In the neglectful scenario, the parents play their roles in an equally, and scarily, convincing way. They try to pass the baby on to each other, making excuses for why they can't look after him. The poor robot baby is shunted around the office in the hope that someone will give him some time. 'He's a more reserved robot than in the parallel happy life,' the caption tells us. It might seem odd to attribute such human characteristics to something that we know to be a lump of electronic circuitry, but the emotional impression is powerful. 

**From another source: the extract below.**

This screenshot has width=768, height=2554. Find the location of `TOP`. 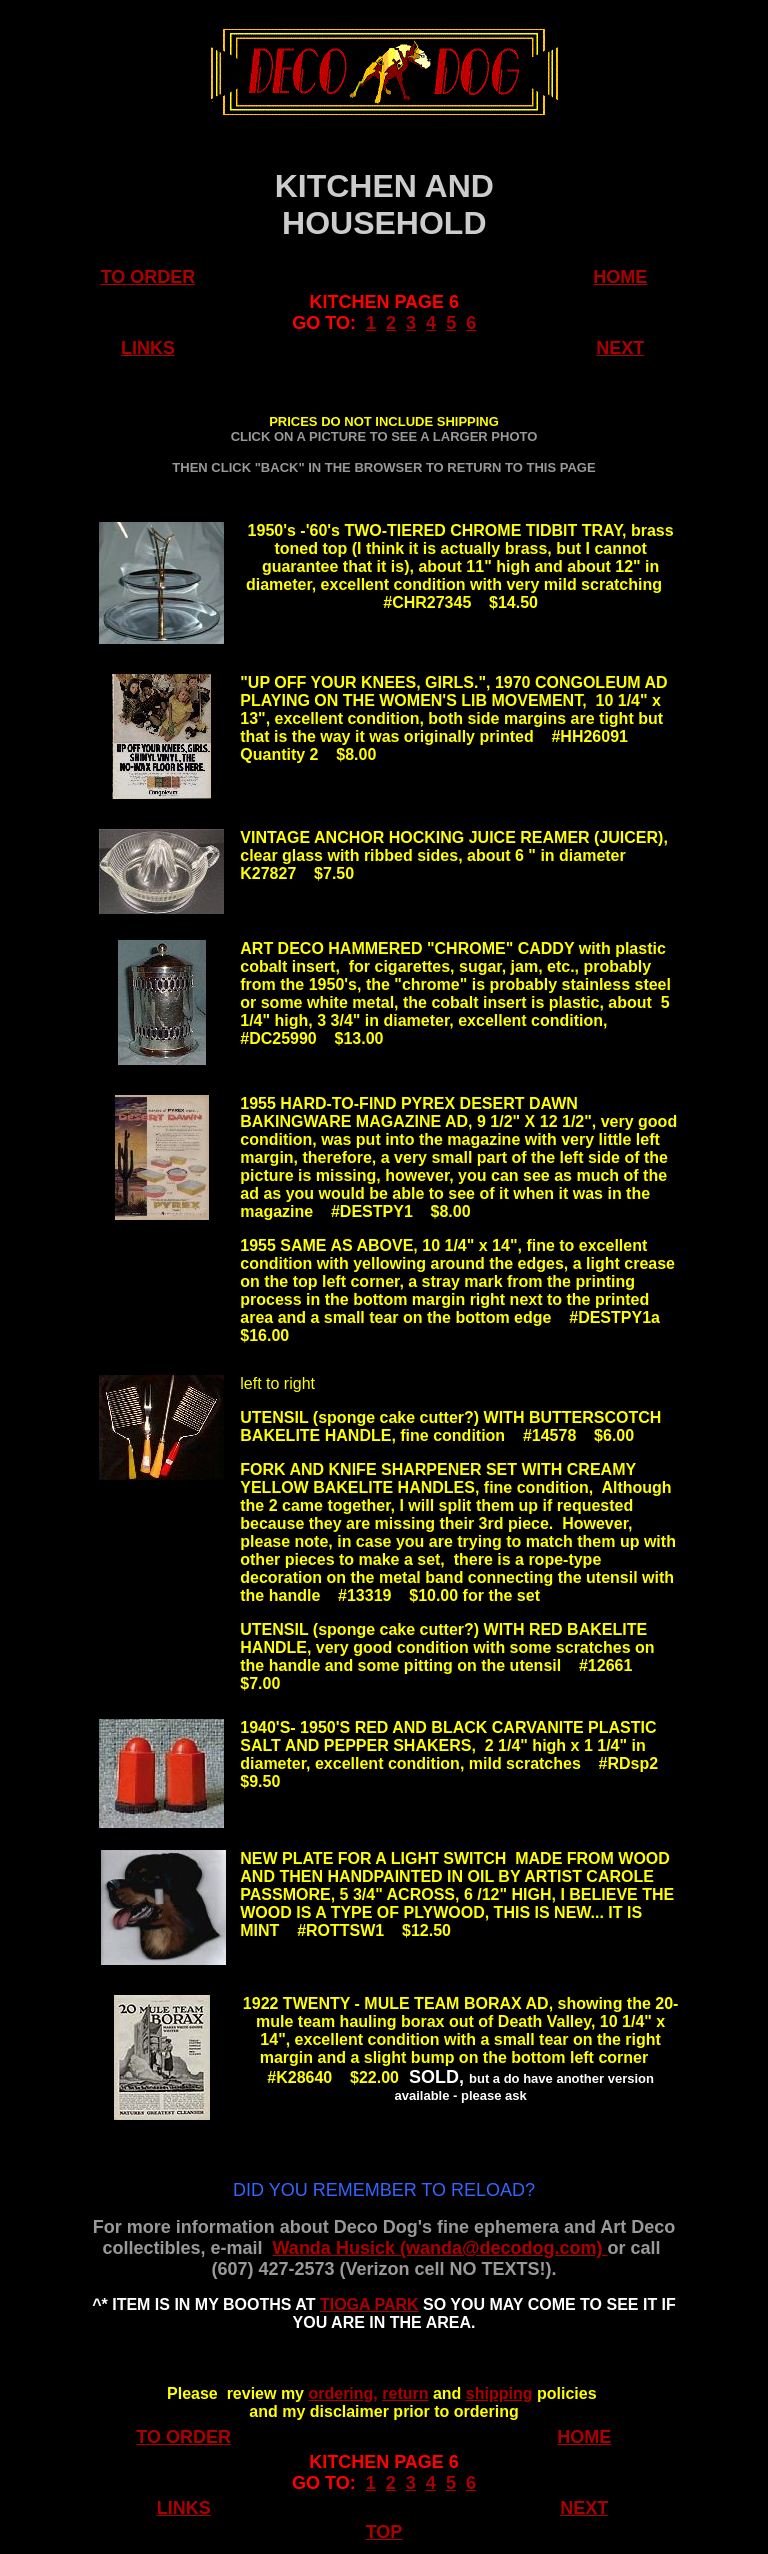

As with so much of developmental psychology, the adults' actions are of as much interest as the baby's. The Pleo, of course, has been cleverly designed to press all the emotional buttons that a human baby does, with cute squeaks and ET-like eye-blinks. It reminded me of the wonderful Kismet robot created by MIT engineers:



The point about is Kismet is that it calls out certain reactions in us, just by behaving in a human-like way. One puzzle that developmental psychologists have to contend with is how parenting can possibly make any difference when the object of parental love—the newborn baby—seems to have so little to make a difference to. Here's a creature that—very broadly speaking—cannot see clearly, process information effectively, remember past experiences, have consciousness of its own self and so on. How can it possibly be shaped by such sensitive and subtle parental behaviours? The robot work gives us a clue how. A creature that starts off as a blob of unconscious circuitry might become conscious, just because we take it as being so. If that is so, then the Pleo's parents' efforts might not have been wasted after all.